Last weekend we went to a party with his med school classmates and he took a seat in the corner of the room and I asked him if he needed to get up and mingle and he said, "nah. I just sit here and let the people come to me." AND THEY DID.
I had a dermatology appointment at an office where he had done a recent rotation and when the staff found out they all came to the examination room to tell me he was their favorite med student they'd ever had. And I was like, "thanks. Can I pull up my pants now?"
This man is a good time. I honestly don't fully understand how we ended up together. I'm still mostly convinced I'm just a project he decided to take on.
But there I was yesterday, suddenly dropping Skylar off at the airport so Emma and I could embark on a long drive together to a wedding of people I'd never met, all of whom were expecting Skylar to go and be a good time.
We drove the four hours. It was pleasant. Emma and I bonded.
When we arrived at the venue I discovered: we would be staying in a gigantic house in the middle of nowhere with FIFTY straight people I've never met, all of them substantially younger than me.
And our assigned room for the three nights includes four bunkbeds. Bunkbeds.
I want to pause right here and make something very clear: this venue is outrageously gorgeous. I have now met the couple to be married and they are charming and welcoming and truly radiate happiness. I'm very excited for the wedding ceremony this weekend because it's going to be beautiful and they seem like such genuine people.
But—and I know your memories are not great, so I'm going to remind you of a few things—I don't know any of these fifty straight people. And I'm not as charming as you all assumed when you saw pictures of my hair. Also? I think I might be shy. I never thought I was before but Skylar pointed this out to me a couple of years ago.

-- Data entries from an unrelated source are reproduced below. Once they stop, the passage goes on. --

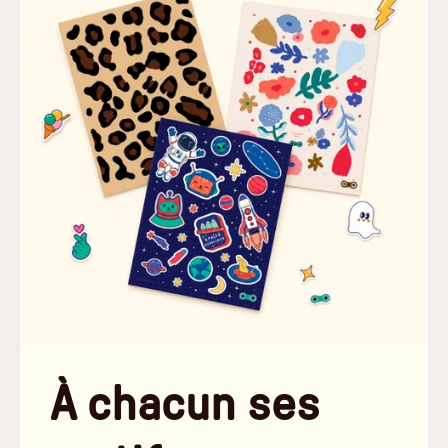
À chacun ses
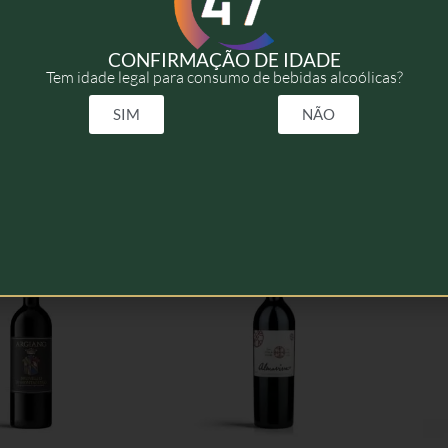
2015
CONFIRMAÇÃO DE IDADE
Tem idade legal para consumo de bebidas alcoólicas?
75cl
SIM
NÃO
elacionados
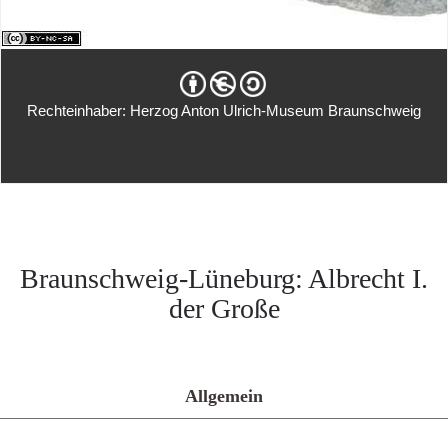
Rechteinhaber: Herzog Anton Ulrich-Museum Braunschweig
Braunschweig-Lüneburg: Albrecht I.
der Große
Allgemein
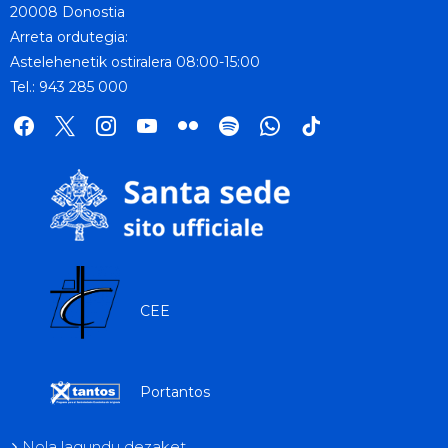
20008 Donostia
Arreta ordutegia:
Astelehenetik ostiralera 08:00-15:00
Tel.: 943 285 000
facebook
x
instagram
youtube
flickr
spotify
whatsapp
tik
tok
CEE
Portantos
Nola lagundu dezaket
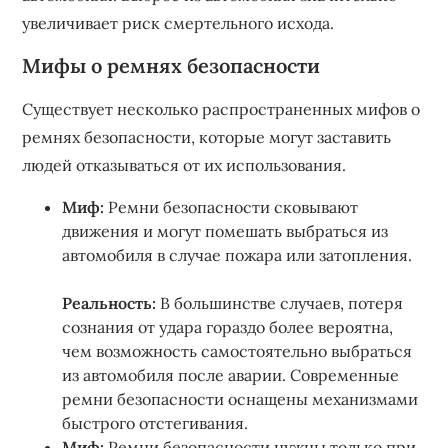
увеличивает риск смертельного исхода.
Мифы о ремнях безопасности
Существует несколько распространенных мифов о
ремнях безопасности, которые могут заставить
людей отказываться от их использования.
Миф:
Ремни безопасности сковывают
движения и могут помешать выбраться из
автомобиля в случае пожара или затопления.
Реальность:
В большинстве случаев, потеря
сознания от удара гораздо более вероятна,
чем возможность самостоятельно выбраться
из автомобиля после аварии. Современные
ремни безопасности оснащены механизмами
быстрого отстегивания.
Миф:
Ремни безопасности нужны только при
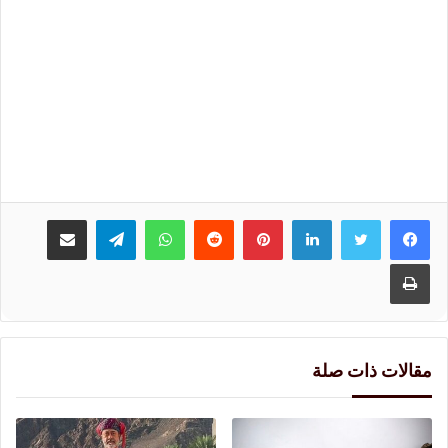
لينكدإن
بينتيريست
واتساب
تيلقرام
مشاركة عبر البريد
طباعة
مقالات ذات صلة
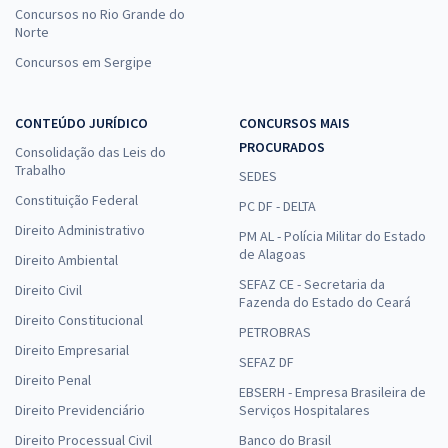
Concursos no Rio Grande do
Norte
Concursos em Sergipe
CONTEÚDO JURÍDICO
CONCURSOS MAIS
PROCURADOS
Consolidação das Leis do
Trabalho
SEDES
Constituição Federal
PC DF - DELTA
Direito Administrativo
PM AL - Polícia Militar do Estado
de Alagoas
Direito Ambiental
SEFAZ CE - Secretaria da
Direito Civil
Fazenda do Estado do Ceará
Direito Constitucional
PETROBRAS
Direito Empresarial
SEFAZ DF
Direito Penal
EBSERH - Empresa Brasileira de
Direito Previdenciário
Serviços Hospitalares
Direito Processual Civil
Banco do Brasil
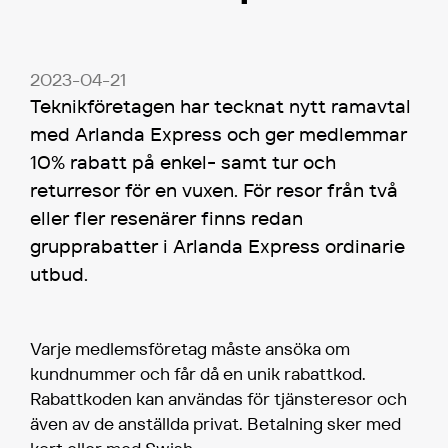
2023-04-21
Teknikföretagen har tecknat nytt ramavtal
med Arlanda Express och ger medlemmar
10% rabatt på enkel- samt tur och
returresor för en vuxen. För resor från två
eller fler resenärer finns redan
grupprabatter i Arlanda Express ordinarie
utbud.
Varje medlemsföretag måste ansöka om
kundnummer och får då en unik rabattkod.
Rabattkoden kan användas för tjänsteresor och
även av de anställda privat. Betalning sker med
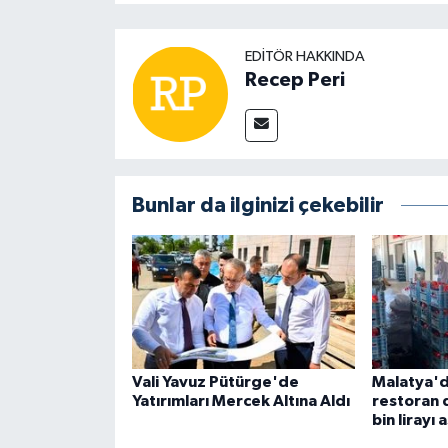
EDITÖR HAKKINDA
Recep Peri
Bunlar da ilginizi çekebilir
Vali Yavuz Pütürge'de
Malatya'd
Yatırımları Mercek Altına Aldı
restoran 
bin lirayı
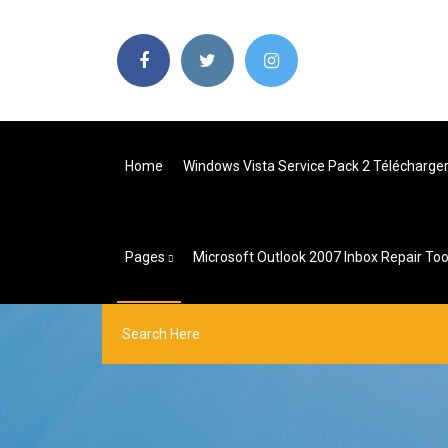
Home
Windows Vista Service Pack 2 Télécharger 
Pages
Microsoft Outlook 2007 Inbox Repair To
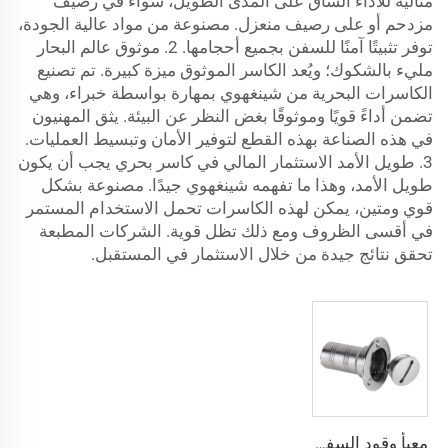
مثالية للأداء الشاق على المدى الطويل، سواء في رصيف
مزدحم أو على رصيف منعزل. مصنوعة من مواد عالية الجودة،
توفر تثبيتًا آمنًا للسفن بجميع أحجامها. 2. موثوق عالم البحار
مليء بالشكوك؛ ويُعد الكاسر الموثوق ميزة كبيرة. تم تصنيع
الكاسرات البحرية من شينغهوي بمهارة بواسطة خبراء، وهي
تضمن أداءً قويًا وموثوقًا بغض النظر عن البيئة. يثق المهنيون
في هذه الصناعة بهذه القطع لتوفير الأمان وتبسيط العمليات.
3. طويل الأمد الاستثمار المالي في كاسر بحري يجب أن يكون
طويل الأمد، وهذا ما تفهمه شينغهوي جيدًا. مصنوعة بشكل
قوي ومتين، يمكن لهذه الكاسرات تحمل الاستخدام المستمر
في أقسى الظروف ومع ذلك تظل قوية. الشركات المطبعة
تحقق نتائج جيدة من خلال الاستثمار في المستقبل.
معبأ وقود السفينة من الفولاذ المقاوم للصدأ البحري 316 مع مفتاح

He was like, "you're extroverted, but you are actually pretty shy when you're around people you don't know."
And I was like "HOW DARE YOU I'M A BRAVE MAN WITH GREAT INTERPERSONAL SKILLS."
And he was like, "I didn't say anything about that. I'm just referring to the fact that you get very quiet at parties where you don't know people."

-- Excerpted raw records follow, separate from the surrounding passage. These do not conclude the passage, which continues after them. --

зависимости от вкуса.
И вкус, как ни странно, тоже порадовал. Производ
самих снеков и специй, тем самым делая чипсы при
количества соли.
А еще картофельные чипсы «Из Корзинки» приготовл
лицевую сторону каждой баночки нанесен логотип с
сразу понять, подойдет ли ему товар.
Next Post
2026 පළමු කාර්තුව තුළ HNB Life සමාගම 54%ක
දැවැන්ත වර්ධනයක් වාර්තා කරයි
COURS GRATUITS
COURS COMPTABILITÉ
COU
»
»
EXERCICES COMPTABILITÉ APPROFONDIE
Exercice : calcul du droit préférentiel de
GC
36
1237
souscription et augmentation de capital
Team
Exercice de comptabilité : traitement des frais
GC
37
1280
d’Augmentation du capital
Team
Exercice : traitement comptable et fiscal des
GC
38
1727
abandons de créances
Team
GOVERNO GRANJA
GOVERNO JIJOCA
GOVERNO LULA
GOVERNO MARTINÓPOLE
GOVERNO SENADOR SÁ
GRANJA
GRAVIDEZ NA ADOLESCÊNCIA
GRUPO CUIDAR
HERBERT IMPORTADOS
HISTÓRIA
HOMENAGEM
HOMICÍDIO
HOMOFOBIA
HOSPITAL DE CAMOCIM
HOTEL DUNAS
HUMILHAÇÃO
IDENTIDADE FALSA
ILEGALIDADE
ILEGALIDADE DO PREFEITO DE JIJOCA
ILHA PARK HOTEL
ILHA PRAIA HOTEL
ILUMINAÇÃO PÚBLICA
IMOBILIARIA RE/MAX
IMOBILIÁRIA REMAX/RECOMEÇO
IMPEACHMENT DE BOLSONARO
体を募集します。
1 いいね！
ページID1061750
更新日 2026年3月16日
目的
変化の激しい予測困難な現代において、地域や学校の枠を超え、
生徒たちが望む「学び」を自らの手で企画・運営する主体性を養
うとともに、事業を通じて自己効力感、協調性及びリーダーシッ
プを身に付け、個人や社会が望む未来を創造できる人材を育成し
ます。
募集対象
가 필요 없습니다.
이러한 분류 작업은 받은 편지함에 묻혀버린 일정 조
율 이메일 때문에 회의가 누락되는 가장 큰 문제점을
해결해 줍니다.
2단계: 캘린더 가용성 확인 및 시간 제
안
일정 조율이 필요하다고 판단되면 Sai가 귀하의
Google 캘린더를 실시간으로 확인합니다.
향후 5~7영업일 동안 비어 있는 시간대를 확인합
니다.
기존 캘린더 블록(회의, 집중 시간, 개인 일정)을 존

And then we argued for two years about that and last night I realized he was right.
I was very tired when we arrived so I got on one of the eleventy bunkbeds to go to bed. But, because this is a wedding party of best friends who have all traveled to be together, no one else was looking to go to bed at 10:00 PM in this giant house.
This is completely understandable. No one did the wrong thing here. These people should stay up late and party together.

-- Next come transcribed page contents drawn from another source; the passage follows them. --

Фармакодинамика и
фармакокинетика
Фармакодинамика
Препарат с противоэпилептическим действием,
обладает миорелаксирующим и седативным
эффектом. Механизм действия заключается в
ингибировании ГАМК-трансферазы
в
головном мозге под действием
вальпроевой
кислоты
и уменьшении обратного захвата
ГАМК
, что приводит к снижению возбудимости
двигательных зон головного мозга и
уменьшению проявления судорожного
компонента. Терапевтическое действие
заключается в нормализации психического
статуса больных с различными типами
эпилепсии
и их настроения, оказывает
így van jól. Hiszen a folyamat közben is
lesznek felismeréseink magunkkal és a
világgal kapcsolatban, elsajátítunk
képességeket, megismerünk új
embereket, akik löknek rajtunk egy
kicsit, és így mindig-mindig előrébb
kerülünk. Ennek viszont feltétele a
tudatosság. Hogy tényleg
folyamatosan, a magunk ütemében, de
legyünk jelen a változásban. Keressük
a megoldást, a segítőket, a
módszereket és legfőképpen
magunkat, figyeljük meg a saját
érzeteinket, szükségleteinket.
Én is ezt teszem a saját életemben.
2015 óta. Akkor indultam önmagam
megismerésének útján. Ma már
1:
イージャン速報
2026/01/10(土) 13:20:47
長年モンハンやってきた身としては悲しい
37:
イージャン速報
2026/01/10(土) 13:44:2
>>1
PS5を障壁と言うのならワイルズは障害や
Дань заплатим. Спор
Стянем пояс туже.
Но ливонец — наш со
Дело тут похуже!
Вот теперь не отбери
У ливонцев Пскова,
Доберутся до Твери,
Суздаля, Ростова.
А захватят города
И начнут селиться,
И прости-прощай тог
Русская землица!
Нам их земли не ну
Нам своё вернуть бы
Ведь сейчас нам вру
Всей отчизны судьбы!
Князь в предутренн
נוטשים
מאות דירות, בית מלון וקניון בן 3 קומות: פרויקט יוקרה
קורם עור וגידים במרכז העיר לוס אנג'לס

But I, man of a certain age, lay in this bunkbed, listening to the sounds of straight hooliganism happening throughout this desert mansion for the entirety of this very long night.
At 8:00 AM I got a text from Skylar. "Emma told me you are sleeping on a bunkbed and I'm worried about whether our marriage is going to survive this weekend."
Understanding that I still have two days of this, I decided first thing this morning that it would be in absolutely everyone's best interest for me to make a different plan for my accommodations. So I texted my friend Jeff, whom I knew in law school and who lives in Colorado City, to beg him to turn his house into a hotel for me.
Jeff immediately welcomed me. Emma seemed relieved that I had made a new plan (and I'm glad that she can just hang out with her friends without worrying about whether I'm ok).
So I packed my gay ass black leather Coach bags (yes, plural) and walk-of-shamed through the common area, littered with now-drowsy straight people who hadn't even finished wondering who the hell I am and were now having to wonder where the hell I was going.
It was the most I've ever related to Meredith/Vicky from The Parent Trap when she realizes she's too prissy for camping or motherhood.
I shall return tomorrow, a rested man, to attend a wedding of people who still aren't totally sure why I'm there instead of a much more fun Skylar.
P.S. Skylar reports his mom seems to be doing well and he is relieved. They are currently gossiping on the couch together and painting their umbilical cord.